The cooperation agreement between the B.C. NDP and the B.C. Green Party calls for increasing the carbon tax starting next year, “immediately” beginning measures to stop the expansion of the Trans Mountain pipeline, and establish a “fair wages commission” to move to a minimum wage of “at least” $15 an hour.
NDP and Green MLAs met at the B.C. legislature Tuesday to sign the agreement, to be forwarded with a letter to Lt. Governor Judith Guichon this week asking for consideration of their status to govern. Opposition MLAs signed the agreement minutes after Premier Christy Clark announced she will call a new session to present a speech from the throne. That would be the united opposition’s first opportunity to defeat the government and propose an NDP government supported by the Greens.
My dear friends & colleagues @AdamPOlsen & @SoniaFurstenau have now signed letter to LG guaranteeing confidence to minority govt. #bcpoli pic.twitter.com/PtIGIScSIc
— Andrew Weaver (@AJWVictoriaBC) May 30, 2017
With an NDP government supported by three B.C. Green MLAs, the carbon tax would rise by $5 to $35 a tonne in April 2018, continuing to rise by $5 a year until it reaches $50 a tonne by 2021, as dictated by the federal government.
The parties have agreed to proceed with a 50-per-cent reduction of Medical Services Plan in January 2018, as promised in the NDP platform. The NDP intends to stick to its plan to eliminate MSP entirely within four years, with some of the burden shifting to the income tax system.
The agreement does not include specifics on liquefied natural gas, but meeting greenhouse gas reduction targets would make it more difficult for large projects to proceed.

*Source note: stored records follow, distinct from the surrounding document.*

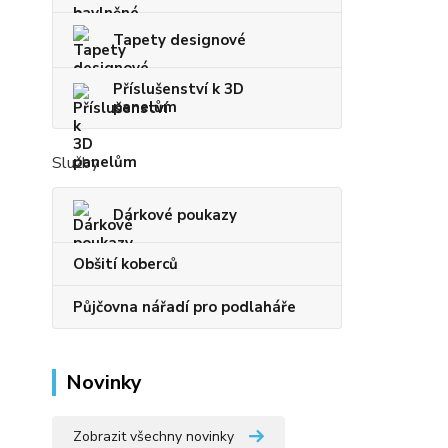
Tapety designové
Příslušenství k 3D
panelům
Služby
Dárkové poukazy
Obšití koberců
Půjčovna nářadí pro podlaháře
Novinky
Zobrazit všechny novinky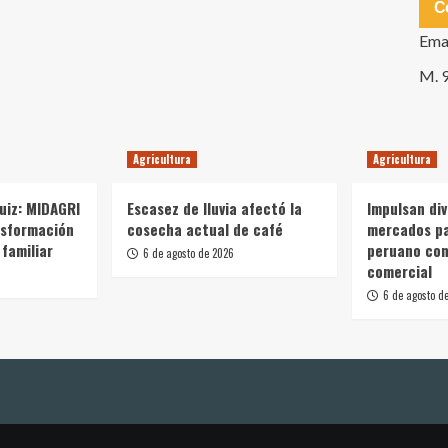
C
Ema
M. 
Agricultura
Agricultura
Ruiz: MIDAGRI
Escasez de lluvia afectó la
Impulsan div
nsformación
cosecha actual de café
mercados p
 familiar
peruano con
6 de agosto de 2026
comercial
6 de agosto d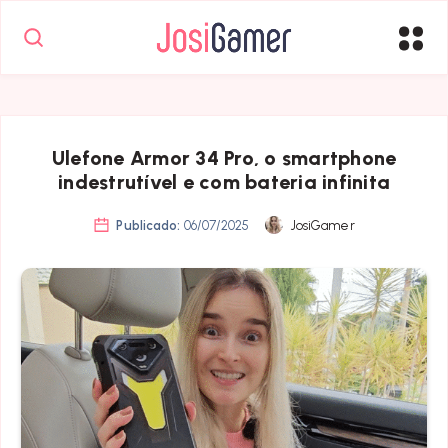
Ulefone Armor 34 Pro, o smartphone
indestrutível e com bateria infinita
Publicado:
06/07/2025
JosiGamer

Education, seniors care, child care and Metro Vancouver transit improvements are listed as priorities for improvement, but there are few specifics. The agreement echoes the NDP platform, pledging to meet government guidelines for for public and private care homes.
READ: full agreement here
Other highlights of the agreement:
• Neither party has the right to unilaterally dissolve parliament, which would sit for four and a half years to move the scheduled election date to the fall of 2021. Spring and fall sessions of the B.C. legislature would be made mandatory.
• Legislation would be introduced to hold a referendum on proportional representation in the fall of 2018.
• The Greens are recognized as a third party, which provides additional money for support staff and increased pay for the leader, house leader and caucus whip.
• Both parties recognize the United Nations Declaration of the Rights of Indigenous Peoples and recommendations of Canada’s Truth and Reconciliation agreement.
• Put BC Hydro’s Site C dam project to immediate review by the B.C. Utilities Commission, but construction would continue, with major contracts already let and work in the river underway.